Sarah Gaventa, director of the Illuminated River Foundation said:
‘Whilst researching the high luminance levels and light pollution along the banks of the Thames for our own Illuminated River project we were struck by the lack of both information and a coordinated approach to sustainably lighting our city. 

‘We felt there was an opportunity to bring together those with responsibilities, expertise and interests in this area to look at how we might collaborate and share our learning to create a more attractive sustainable and safe nightscape for London and approached Centre for London to develop a project. 

Amy Lamé, the capital’s ‘Night Czar’ said: ‘Lighting is essential for London to thrive as a 24-hour city, and it’s more important than ever that we ensure our outdoor spaces and public walkways are lit safely and well. 

‘I am pleased Centre for London has been inspired by the recommendations from the Mayor’s Night-Time Commission, and the Greater London Authority is proud to be a partner in this vital research. 

‘London’s economy at night has a crucial role to play in our recovery, and we need to ensure London remains the best city in the world after dark.’ 

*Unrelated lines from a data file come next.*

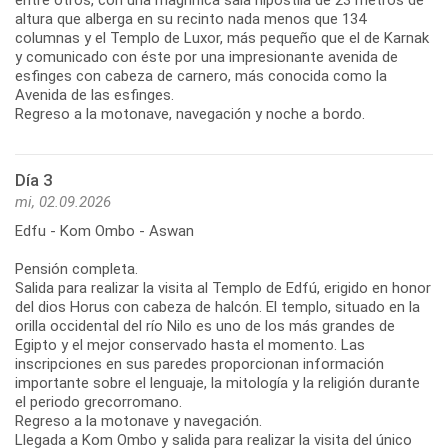
altura que alberga en su recinto nada menos que 134
columnas y el Templo de Luxor, más pequeño que el de Karnak
y comunicado con éste por una impresionante avenida de
esfinges con cabeza de carnero, más conocida como la
Avenida de las esfinges.
Regreso a la motonave, navegación y noche a bordo.
Día 3
mi, 02.09.2026
Edfu - Kom Ombo - Aswan
Pensión completa.
Salida para realizar la visita al Templo de Edfú, erigido en honor
del dios Horus con cabeza de halcón. El templo, situado en la
orilla occidental del río Nilo es uno de los más grandes de
Egipto y el mejor conservado hasta el momento. Las
inscripciones en sus paredes proporcionan información
importante sobre el lenguaje, la mitología y la religión durante
el periodo grecorromano.
Regreso a la motonave y navegación.
Llegada a Kom Ombo y salida para realizar la visita del único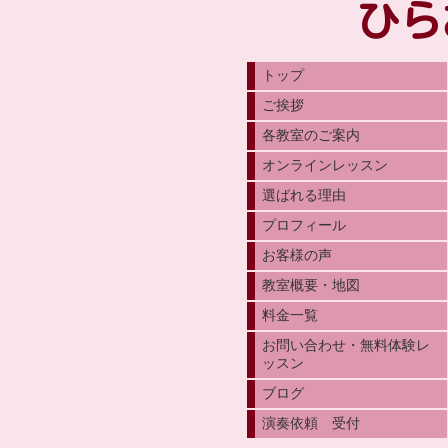
ひら
トップ
ご挨拶
各教室のご案内
オンラインレッスン
選ばれる理由
プロフィール
お客様の声
教室概要・地図
料金一覧
お問い合わせ・無料体験レ
ッスン
ブログ
演奏依頼 受付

Carolyn Dwyer, director of the Built Environment at the City of London Corporation, said: ‘The City of London Corporation is taking a number of steps to realise our vision of a 24/7 destination and we are delighted to be part of this revolutionary ‘Lighting London’ research. 

‘By exploring how all parties can work together to light our streets in a more sustainable way, we can further improve upon the safe, welcoming and accessible spaces that the Square Mile offers, while celebrating our rich heritage, culture and architecture around the clock. 

‘This opportunity aligns with our vision developed in the City Lighting Strategy to take advantage of emerging technology to enhance what it feels like to live, work and visit the City at night.’